T.C. İstanbul Anadolu 10. ASLİYE TİCARET MAHKEMESİ
ESAS NO: 2020/177 Esas
KARAR NO: 2022/134
DAVA: Tazminat (Haksız Fiilden Kaynaklanan)
DAVA TARİHİ: 18/06/2020
KARAR TARİHİ: 24/02/2022
Mahkememize tevzi edilen dava dilekçesi mahkememiz esasının yukarıda belirtilen sırasına kaydedilip incelendi
DAVA: Davacı vekili — harç tarihli dava dilekçesinde özetle; müvekkilinin — plakalı ticari taksinin maliki olup —— yapmakta olduğunu, — tarihinde — davalılardan —-araçla çarpması neticesinde müvekkilene ait aracın tamamen kullanılamaz hale geldiğini, aracın kaza esnasında —- sevk ve idaresinde olmakla aracın ruhsat sahibinin —- olduğunu, diğer davalı sigorta şirketininise —-aracı sigortaladığını, meydana gelen trafik kazası neticesinde düzenlenen ekspertiz raporu ile kazanın meydana gelmesinde davalıya ait aracın tam kusurlu olduğunun tespit edildiğini, müvekkiline ait aracın ön kısımlarının hasarlı olması ve aracın çalışamayacak durumda olması nedeniyle tamir masrafının yüksek çıktığını, tamirat yapılmadığını, ekspertiz raporunda araçta meydana gelen hasarlı parçaların dökümünün yapılmış olup aracın hali hazırda kullanılamaz halde olduğunu, müvekkil ile sigorta şirketi arasında mutabakat anlaşmalarının devam etmekteyken miktarda uzlaşılamaması ve ödeme yapılmaması nedeniyle mutabakat anlaşmalarının tamamlanamadığını, müvekkile ait aracın markasının —–olduğunu, müvekkilinin bu araçla servis taşımacılığı yapmakta ve aracı ticari maksatla kullanmakta olup aracın çalışamaz hale gelmesi ile müvekkilinin gelir kaybına uğradığını, müvekkilinin kazalı araç ile—- şirkete personel servisi taşımacılığı hizmeti vermekte olduğunu, bu şirketlerden birinin —– tarihlerinde bu şirketltere kesilen fatura suretlerinin ekte sunulduğunu, müvekkilin taşımacılık işini yaptığı bahsi geçen şirketlerden —- günlük —- karşılığında sözleşme imzalamış olup sözleşme suretlerinin de ekte sunulduğunu, aracın — değerinin sigorta şirketi tarafından —- olarak belirlendiğini, sovtaj bedeli olarak —— bedel tespit edildiğini, ancak aracın—- çok üstünde olduğunu, sigorta şirketi tarafından müvekkiline çok —— ödeme yapılmış otup müvekkilin zararının karşılanmadığını, yukarıda arz ve izah edilen nedenlerden ötürü fazlaya ilişkin talep arttırım haklarının saklı kalmak kaydıyla araç hasar ve değer kaybı bedeline karşılık şimdilik —– kaza tarihinden itibaren işleyecek ticari temerrüt faizi ile —— bakımından poliçe limitleri ile sınırlı olarak davalılardan müştereken ve müteselsilen tahsil edilmesini, aracın tamir süresince çalışamamasına dair kazanç kaybı bedeli olarak şimdilik ——kaza tarihinden itibaren işleyecek ticari temerrüt faizi ile tahsiline, yargılama gideri ve vekalet ücretinin karşı tarafa tahmiline karar verilmesi, beyan ve talep ettiği görüldü.

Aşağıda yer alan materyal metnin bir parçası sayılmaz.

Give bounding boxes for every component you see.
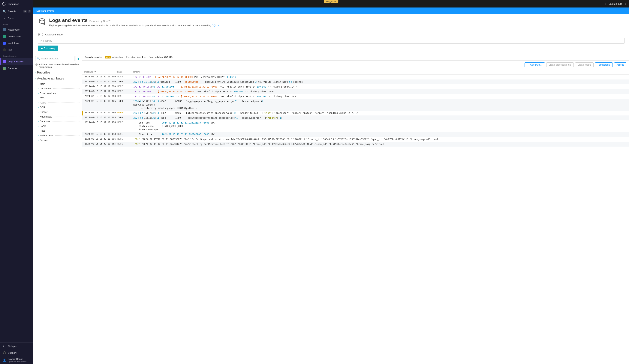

CEVAP: Davalı — dilekçesinde özetle; —-tarihinde maddi hasarlı trafik kazasına karıştığını belirttiğini,— sayılı aracın, — tarihleri arasında geçerli olmak üzere—–adına kaza tarihi itibariyle maddi hasarda araç başına —– kadar azami sorumluluk hadleri ile müvekkil şirkete sigorta ettirildiğini, söz konusu maddi teminat miktarı davalı müvekkil sigorta şirketinin işbu poliçeden doğan sorumluluğunun üst limiti olduğunu, davacı vekilinin müvekkil sigorta şirketine sigortalı olan araç sürücüsünün kusuru ile meydana geldiğini iddia ettiği davaya konu trafik kazasında müvekkile ait —- plakalı aracın hasar gördüğünü, hasar neticesinde araçta değer kaybı ve kazanç kaybı meydana geldiğini, fazlaya ilişkin haklarının saklı tutularak müvekkil şirket açısından—değer kaybı ve araç hasar bedelinin kaza tarihinden itibaren ticari temerrüt faizi ile birlikte tahsiline karar verilmesini talep ettiğini, yapılan değerlendirme sonrasında aracın hasar bedelinin — olarak tespit edilmiş olduğunu, tespit edilen hasar bedelinin —- tarihinde bizzat davacının hesabına ödendiğini, ödeme ile birlikte davacı müvekkil şirketinin kayıtsız şartsız ve rücuya kabil olmamak üzere ibra ettiğini, usul ve yasaya uygun olarak yapılan bu hesaplama ve ödeme sonrasında müvekkil sigorta şirketinin davacıya karşı başka bir sorumluluğu kalmadığından davanın reddine karar verilmesi kanaatinde olduklarını, sayın mahkemenin —– mahal vermemek amacıyla öncelikle kazaya karışan araç sürücülerinin kusur oranlarının tespitinin, kusur oranlarının belirlenmesini ve sonrasında alanında uzman bir bilirkişiye davacıya ait araçta meydana gelen hasar bedelinin ve değer kaybının tespit ettirilmesi gerektiğini, davacının maliki olduğu aracın söz konusu kaza sebebi ile pert total işlemine tabi tutulmuş olup tam hasara uğrayan araçlarda formüle göre hesap yapıldığında da emsal kararlarda da değer kaybı meydana gelmeyeceğinin ortada olduğunu, beyan ettikleri arz ve izah edilen nedenlerle davanın reddine karar verilmesi gerektiğini, aksi halde belirttikleri şekilde hesaplama yapılarak hüküm tesis edilmesine, yargılama giderleri ile vekalet ücretinin davacıya tahmiline karar verilmesini, beyan ve talep ettiği görüldü.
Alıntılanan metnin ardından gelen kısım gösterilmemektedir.